* **PROBLEM TO WORK ON**: Quote all entries exactly, leaving pictures aside.

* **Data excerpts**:
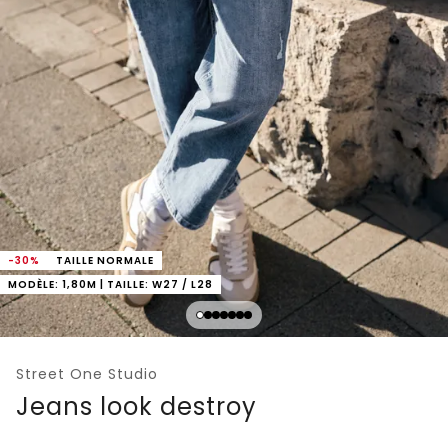
-30%
TAILLE NORMALE
MODÈLE: 1,80M | TAILLE: W27 / L28
Street One Studio
Jeans look destroy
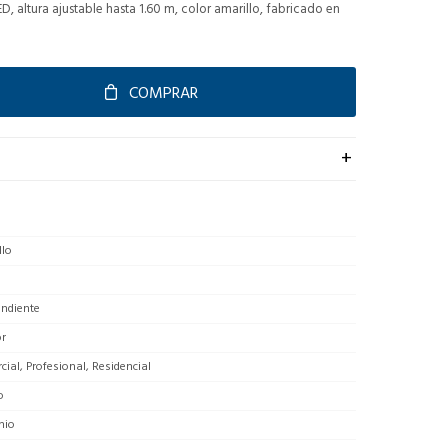
, altura ajustable hasta 1.60 m, color amarillo, fabricado en
COMPRAR
llo
endiente
or
ial, Profesional, Residencial
o
nio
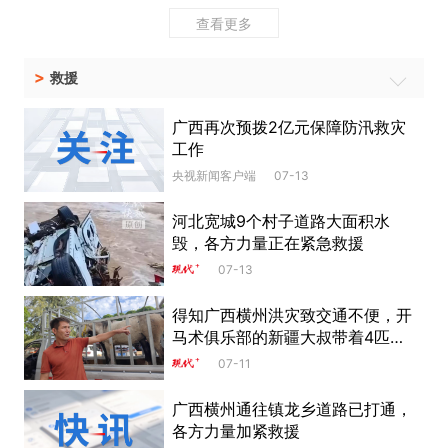
查看更多
>
救援
广西再次预拨2亿元保障防汛救灾
工作
央视新闻客户端
07-13
河北宽城9个村子道路大面积水
毁，各方力量正在紧急救援
07-13
得知广西横州洪灾致交通不便，开
马术俱乐部的新疆大叔带着4匹马
驰援
07-11
广西横州通往镇龙乡道路已打通，
各方力量加紧救援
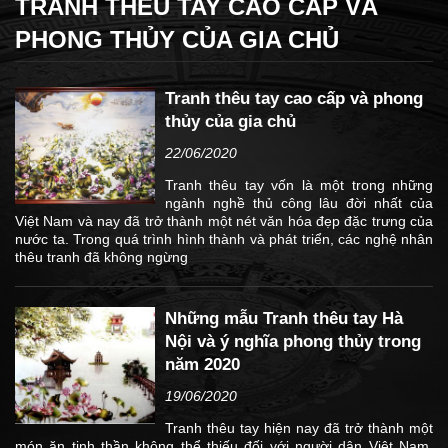
TRANH THÊU TAY CAO CẤP VÀ
PHONG THỦY CỦA GIA CHỦ
Tranh thêu tay cao cấp và phong
thủy của gia chủ
22/06/2020
Tranh thêu tay vốn là một trong những
ngành nghề thủ công lâu đời nhất của
Việt Nam và nay đã trở thành một nét văn hóa đẹp đặc trưng của
nước ta. Trong quá trình hình thành và phát triển, các nghệ nhân
thêu tranh đã không ngừng
Những mẫu Tranh thêu tay Hà
Nội và ý nghĩa phong thủy trong
năm 2020
19/06/2020
Tranh thêu tay hiện nay đã trở thành một
món ăn tinh thần không thể thiếu đối với người dân Việt Nam.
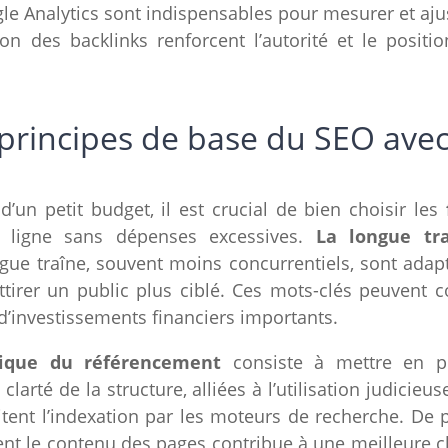
e Analytics sont indispensables pour mesurer et ajus
tion des backlinks renforcent l’autorité et le posi
principes de base du SEO ave
d’un petit budget, il est crucial de bien choisir les
en ligne sans dépenses excessives.
La longue tr
ngue traîne, souvent moins concurrentiels, sont ada
attirer un public plus ciblé. Ces mots-clés peuvent
 d’investissements financiers importants.
ique du référencement
consiste à mettre en 
a clarté de la structure, alliées à l’utilisation judicie
ilitent l’indexation par les moteurs de recherche. De
nt le contenu des pages contribue à une meilleure cla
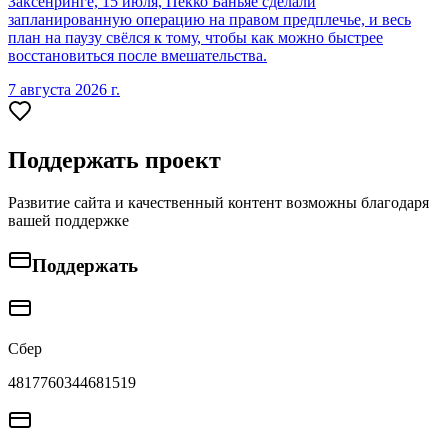
Заксенринге, 15 июля, Пекко Баньяе сделали
запланированную операцию на правом предплечье, и весь
план на паузу свёлся к тому, чтобы как можно быстрее
восстановиться после вмешательства.
7 августа 2026 г.
Поддержать проект
Развитие сайта и качественный контент возможны благодаря
вашей поддержке
Поддержать
Сбер
4817760344681519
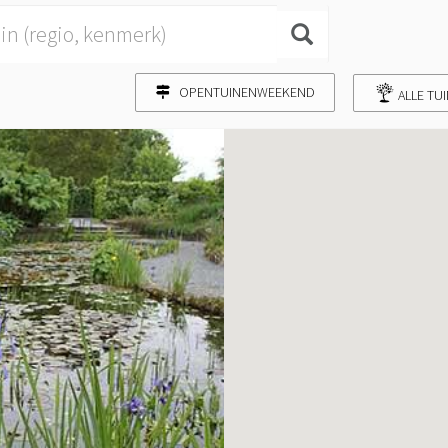
OPENTUINENWEEKEND
ALLE TU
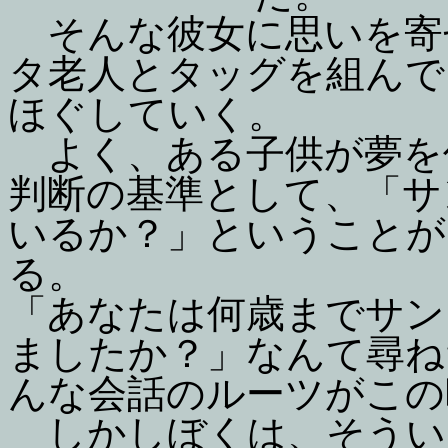
そんな彼女に思いを寄
タ老人とタッグを組んで
ほぐしていく。
よく、ある子供が夢を
判断の基準として、「サ
いるか？」ということが
る。
「あなたは何歳までサン
ましたか？」なんて尋ね
んな会話のルーツがこの
しかしぼくは、そうい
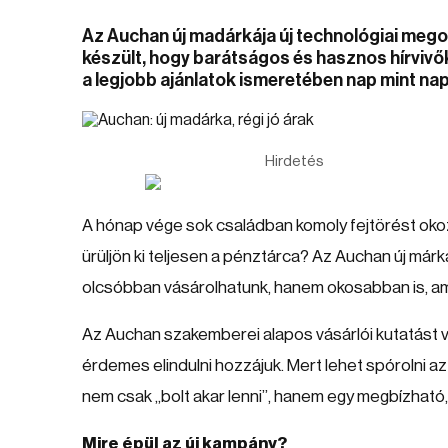
Az Auchan új madárkája új technológiai mego
készült, hogy barátságos és hasznos hírvivő
a legjobb ajánlatok ismeretében nap mint nap
Hirdetés
A hónap vége sok családban komoly fejtörést okoz
ürüljön ki teljesen a pénztárca? Az Auchan új már
olcsóbban vásárolhatunk, hanem okosabban is, am
Az Auchan szakemberei alapos vásárlói kutatást vég
érdemes elindulni hozzájuk. Mert lehet spórolni a
nem csak „bolt akar lenni”, hanem egy megbízható
Mire épül az új kampány?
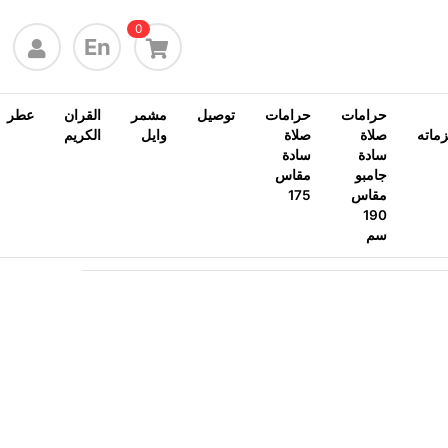
0
En
حرامات
حرامات
توصيل
مشمر
القران
عطر
ماته
صلاة
صلاة
وايل
الكريم
سادة
سادة
جامبو
مقاس
مقاس
175
190
سم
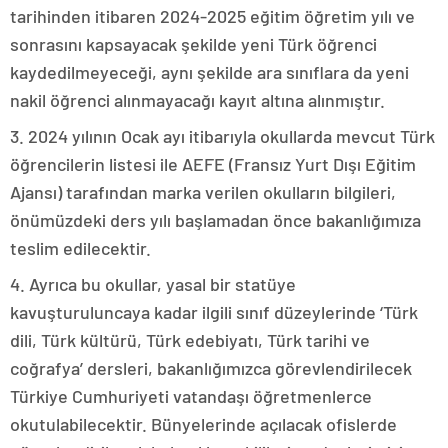
tarihinden itibaren 2024-2025 eğitim öğretim yılı ve
sonrasını kapsayacak şekilde yeni Türk öğrenci
kaydedilmeyeceği, aynı şekilde ara sınıflara da yeni
nakil öğrenci alınmayacağı kayıt altına alınmıştır.
3. 2024 yılının Ocak ayı itibarıyla okullarda mevcut Türk
öğrencilerin listesi ile AEFE (Fransız Yurt Dışı Eğitim
Ajansı) tarafından marka verilen okulların bilgileri,
önümüzdeki ders yılı başlamadan önce bakanlığımıza
teslim edilecektir.
4. Ayrıca bu okullar, yasal bir statüye
kavuşturuluncaya kadar ilgili sınıf düzeylerinde ‘Türk
dili, Türk kültürü, Türk edebiyatı, Türk tarihi ve
coğrafya’ dersleri, bakanlığımızca görevlendirilecek
Türkiye Cumhuriyeti vatandaşı öğretmenlerce
okutulabilecektir. Bünyelerinde açılacak ofislerde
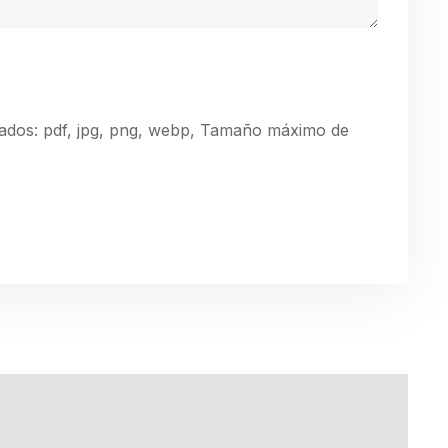
tados: pdf, jpg, png, webp, Tamaño máximo de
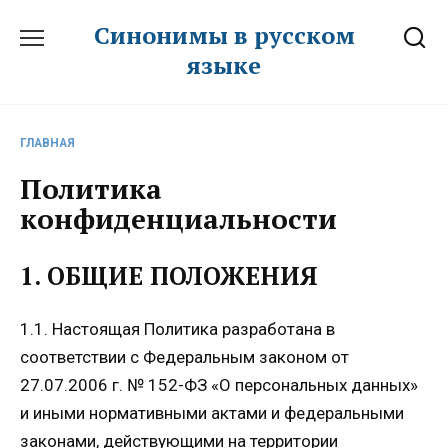
Перейти
Синонимы в русском
к
языке
содержанию
ГЛАВНАЯ
Политика
конфиденциальности
1. ОБЩИЕ ПОЛОЖЕНИЯ
1.1. Настоящая Политика разработана в
соответствии с Федеральным законом от
27.07.2006 г. № 152-ФЗ «О персональных данных»
и иными нормативными актами и федеральными
законами, действующими на территории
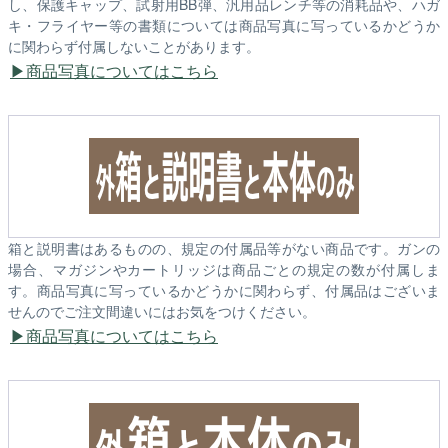
し、保護キャップ、試射用BB弾、汎用品レンチ等の消耗品や、ハガ
キ・フライヤー等の書類については商品写真に写っているかどうか
に関わらず付属しないことがあります。
商品写真についてはこちら
箱と説明書はあるものの、規定の付属品等がない商品です。ガンの
場合、マガジンやカートリッジは商品ごとの規定の数が付属しま
す。商品写真に写っているかどうかに関わらず、付属品はございま
せんのでご注文間違いにはお気をつけください。
商品写真についてはこちら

* **EXERCISE RESULT**:
-30%
TAILLE NORMALE
MODÈLE: 1,80M | TAILLE: W27 / L28
Street One Studio
Jeans look destroy
, altura ajustable hasta 1.60 m, color amarillo, fabricado en
COMPRAR
llo
endiente
or
ial, Profesional, Residencial
o
nio
查看更多
>
救援
广西再次预拨2亿元保障防汛救灾
工作
央视新闻客户端
07-13
河北宽城9个村子道路大面积水
毁，各方力量正在紧急救援
07-13
得知广西横州洪灾致交通不便，开
马术俱乐部的新疆大叔带着4匹马
驰援
07-11
广西横州通往镇龙乡道路已打通，
各方力量加紧救援
TRANH THÊU TAY CAO CẤP VÀ
PHONG THỦY CỦA GIA CHỦ
Tranh thêu tay cao cấp và phong
thủy của gia chủ
22/06/2020
Tranh thêu tay vốn là một trong những
ngành nghề thủ công lâu đời nhất của
Việt Nam và nay đã trở thành một nét văn hóa đẹp đặc trưng của
nước ta. Trong quá trình hình thành và phát triển, các nghệ nhân
thêu tranh đã không ngừng
Những mẫu Tranh thêu tay Hà
Nội và ý nghĩa phong thủy trong
năm 2020
19/06/2020
Tranh thêu tay hiện nay đã trở thành một
món ăn tinh thần không thể thiếu đối với người dân Việt Nam.
e Analytics sont indispensables pour mesurer et ajus
tion des backlinks renforcent l’autorité et le posi
principes de base du SEO ave
d’un petit budget, il est crucial de bien choisir les
en ligne sans dépenses excessives.
La longue tr
ngue traîne, souvent moins concurrentiels, sont ada
attirer un public plus ciblé. Ces mots-clés peuvent
 d’investissements financiers importants.
ique du référencement
consiste à mettre en 
a clarté de la structure, alliées à l’utilisation judicie
ilitent l’indexation par les moteurs de recherche. De
nt le contenu des pages contribue à une meilleure cla
Заксенринге, 15 июля, Пекко Баньяе сделали
запланированную операцию на правом предплечье, и весь
план на паузу свёлся к тому, чтобы как можно быстрее
восстановиться после вмешательства.
7 августа 2026 г.
Поддержать проект
Развитие сайта и качественный контент возможны благодаря
вашей поддержке
Поддержать
Сбер
4817760344681519
OPENTUINENWEEKEND
ALLE TU
そんな彼女に思いを寄
タ老人とタッグを組んで
ほぐしていく。
よく、ある子供が夢を
判断の基準として、「サ
いるか？」ということが
る。
「あなたは何歳までサン
ましたか？」なんて尋ね
んな会話のルーツがこの
しかしぼくは、そうい
Az Auchan új madárkája új technológiai mego
készült, hogy barátságos és hasznos hírvivő
a legjobb ajánlatok ismeretében nap mint nap
Hirdetés
A hónap vége sok családban komoly fejtörést okoz
ürüljön ki teljesen a pénztárca? Az Auchan új már
olcsóbban vásárolhatunk, hanem okosabban is, am
Az Auchan szakemberei alapos vásárlói kutatást vég
érdemes elindulni hozzájuk. Mert lehet spórolni a
nem csak „bolt akar lenni”, hanem egy megbízható
Mire épül az új kampány?
0
En
حرامات
حرامات
توصيل
مشمر
القران
عطر
ماته
صلاة
صلاة
وايل
الكريم
سادة
سادة
جامبو
مقاس
مقاس
175
190
سم
tarihinden itibaren 2024-2025 eğitim öğretim yılı ve
sonrasını kapsayacak şekilde yeni Türk öğrenci
kaydedilmeyeceği, aynı şekilde ara sınıflara da yeni
nakil öğrenci alınmayacağı kayıt altına alınmıştır.
3. 2024 yılının Ocak ayı itibarıyla okullarda mevcut Türk
öğrencilerin listesi ile AEFE (Fransız Yurt Dışı Eğitim
Ajansı) tarafından marka verilen okulların bilgileri,
önümüzdeki ders yılı başlamadan önce bakanlığımıza
teslim edilecektir.
4. Ayrıca bu okullar, yasal bir statüye
kavuşturuluncaya kadar ilgili sınıf düzeylerinde ‘Türk
dili, Türk kültürü, Türk edebiyatı, Türk tarihi ve
coğrafya’ dersleri, bakanlığımızca görevlendirilecek
Türkiye Cumhuriyeti vatandaşı öğretmenlerce
okutulabilecektir. Bünyelerinde açılacak ofislerde
tados: pdf, jpg, png, webp, Tamaño máximo de
Перейти
Синонимы в русском
к
языке
содержанию
ГЛАВНАЯ
Политика
конфиденциальности
1. ОБЩИЕ ПОЛОЖЕНИЯ
1.1. Настоящая Политика разработана в
соответствии с Федеральным законом от
27.07.2006 г. № 152-ФЗ «О персональных данных»
и иными нормативными актами и федеральными
законами, действующими на территории
し、保護キャップ、試射用BB弾、汎用品レンチ等の消耗品や、ハガ
キ・フライヤー等の書類については商品写真に写っているかどうか
に関わらず付属しないことがあります。
商品写真についてはこちら
箱と説明書はあるものの、規定の付属品等がない商品です。ガンの
場合、マガジンやカートリッジは商品ごとの規定の数が付属しま
す。商品写真に写っているかどうかに関わらず、付属品はございま
せんのでご注文間違いにはお気をつけください。
商品写真についてはこちら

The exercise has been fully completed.